SOURCE DATA:
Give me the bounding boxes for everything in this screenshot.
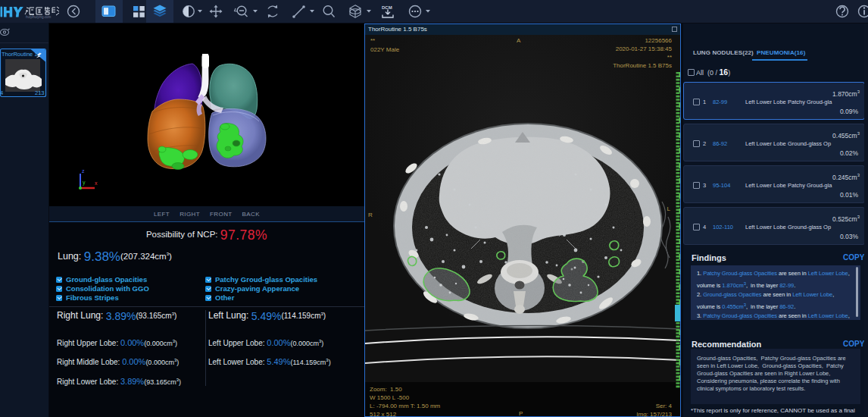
svg-text:ThorRoutine 1.: ThorRoutine 1. <box>2 51 39 58</box>
svg-text:huiyihuiying.com: huiyihuiying.com <box>26 15 52 19</box>
svg-text:213: 213 <box>35 89 45 96</box>
svg-text:x: x <box>95 180 98 186</box>
svg-text:DCM: DCM <box>382 5 392 10</box>
svg-text:z: z <box>82 168 85 174</box>
svg-text:4: 4 <box>0 89 3 96</box>
svg-text:y: y <box>83 180 86 186</box>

REQUIRED WORK:
Going through the records above, count the lines that hold "text" and answer with the count alone.

OUTPUT FOR THIS TASK:
8